To further evaluate the nature of memory impairments, separate analyses were conducted on the hit rates (eg, the probability of correctly recognizing an old item as old) and false alarm rates (eg, the probability of incorrectly recognizing a new item as old) (Figure 3). Hit rates alone, although, cannot inform the nature of the deficits because they reflect the contribution of both recollection and familiarity processes. For the color task, the hit rate was significantly lower in the anesthesia group (anesthesia median 54.4% vs control median 71.3%, P=0.002, Mann–Whitney U-test, Figure 3a). The hit rate in the spatial task was not significantly different between groups (anesthesia median 63.8% vs control median 73.8%, P=0.15, Mann–Whitney U-test, Figure 3b). False alarm rates were not different between groups in either task (Figure 3c, d).

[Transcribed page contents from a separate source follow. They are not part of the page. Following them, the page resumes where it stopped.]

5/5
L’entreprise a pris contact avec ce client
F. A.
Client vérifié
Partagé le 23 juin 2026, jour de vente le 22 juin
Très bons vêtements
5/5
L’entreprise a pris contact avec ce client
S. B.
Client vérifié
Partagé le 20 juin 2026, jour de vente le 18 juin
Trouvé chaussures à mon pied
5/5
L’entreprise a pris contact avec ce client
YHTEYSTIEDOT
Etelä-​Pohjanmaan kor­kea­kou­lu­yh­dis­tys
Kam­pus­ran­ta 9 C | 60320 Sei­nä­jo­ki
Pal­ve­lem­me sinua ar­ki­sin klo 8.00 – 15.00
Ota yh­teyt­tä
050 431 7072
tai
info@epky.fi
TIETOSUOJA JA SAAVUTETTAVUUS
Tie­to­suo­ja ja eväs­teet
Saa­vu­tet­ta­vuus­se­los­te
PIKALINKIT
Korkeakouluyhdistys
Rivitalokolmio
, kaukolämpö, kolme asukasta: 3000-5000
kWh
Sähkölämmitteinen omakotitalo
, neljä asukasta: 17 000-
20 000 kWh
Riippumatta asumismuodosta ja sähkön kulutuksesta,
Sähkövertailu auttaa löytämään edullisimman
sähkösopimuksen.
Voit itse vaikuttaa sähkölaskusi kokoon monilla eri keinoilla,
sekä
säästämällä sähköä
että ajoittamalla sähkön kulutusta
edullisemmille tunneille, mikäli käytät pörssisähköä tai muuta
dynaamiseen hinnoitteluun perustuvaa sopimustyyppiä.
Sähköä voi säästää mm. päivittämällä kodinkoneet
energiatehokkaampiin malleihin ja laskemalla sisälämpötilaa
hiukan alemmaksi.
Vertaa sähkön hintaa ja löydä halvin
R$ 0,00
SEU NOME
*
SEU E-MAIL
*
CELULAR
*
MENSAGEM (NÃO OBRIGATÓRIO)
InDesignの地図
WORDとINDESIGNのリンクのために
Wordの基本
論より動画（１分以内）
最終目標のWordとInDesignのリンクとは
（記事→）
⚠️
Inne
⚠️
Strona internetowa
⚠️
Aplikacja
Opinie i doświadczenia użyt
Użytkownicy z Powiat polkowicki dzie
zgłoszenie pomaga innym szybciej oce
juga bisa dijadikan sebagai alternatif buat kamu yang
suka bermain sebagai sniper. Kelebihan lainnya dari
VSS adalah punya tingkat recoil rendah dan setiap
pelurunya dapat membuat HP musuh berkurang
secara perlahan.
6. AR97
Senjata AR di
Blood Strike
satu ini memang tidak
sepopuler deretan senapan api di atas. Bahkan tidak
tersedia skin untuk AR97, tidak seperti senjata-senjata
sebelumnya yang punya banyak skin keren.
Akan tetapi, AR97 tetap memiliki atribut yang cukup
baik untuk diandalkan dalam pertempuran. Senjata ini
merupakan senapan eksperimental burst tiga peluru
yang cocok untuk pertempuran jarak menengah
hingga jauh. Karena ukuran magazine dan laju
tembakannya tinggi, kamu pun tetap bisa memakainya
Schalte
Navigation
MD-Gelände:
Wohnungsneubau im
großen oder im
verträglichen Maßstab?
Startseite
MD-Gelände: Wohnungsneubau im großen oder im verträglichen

Source recollection in the color task was significantly impaired in the anesthesia group (correct source recollection in color task: anesthesia mean 18.2% vs control mean 22.7%, P=0.03, t-test, Figure 3e). In the spatial task, the source recollection reduction in the anesthetized group approached, but did not reach, statistical significance (correct source recollection in spatial task: anesthesia mean 31% vs control mean 39.2%, P=0.08, t-test, Figure 3f). A direct comparison indicated that the location memory deficit was not significantly smaller than the color memory deficit (treatment F(1,54)=5.96, P=0.02, test F(1,54)=35.84, P<0.0001, interaction F(1,54)=0.54, P=0.47, two-way repeated measures ANOVA). Overall, these results show that anesthetized children exhibit reduced recognition memory performance.
We collected data of clinical relevance that may help guide future investigations. To examine the effects of current age and sex, we conducted two separate 2 (participant group: patient vs control) × 2 (sex: male vs female) ANCOVA, entering age at testing as a covariate with recollection in the color and spatial tasks. In the color task, there was a significant main effect of participant group, F(1,51)=4.92, P=0.03, while the main or interactive effects of sex and age did not achieve statistical significance, Fs(1,51)<3.79, Ps>0.06. The spatial task, meanwhile, showed a significant interaction between sex and participant group, F(1,51)=4.60, P=0.04. Males in the patient group performed significantly worse than males in the control group (mean adjusted for covariate: patients −0.34, 95% CI: 0.26–0.43 vs control −0.54, 95% CI: 0.44–0.63); however, this was not the case in females (mean adjusted for covariate: patients −0.45, 95% CI: 0.31–0.59 vs controls −0.41, 95% CI: 0.30–0.53). No other significant main or interactive effects emerged, Fs(1,51)<2.17, Ps>0.15.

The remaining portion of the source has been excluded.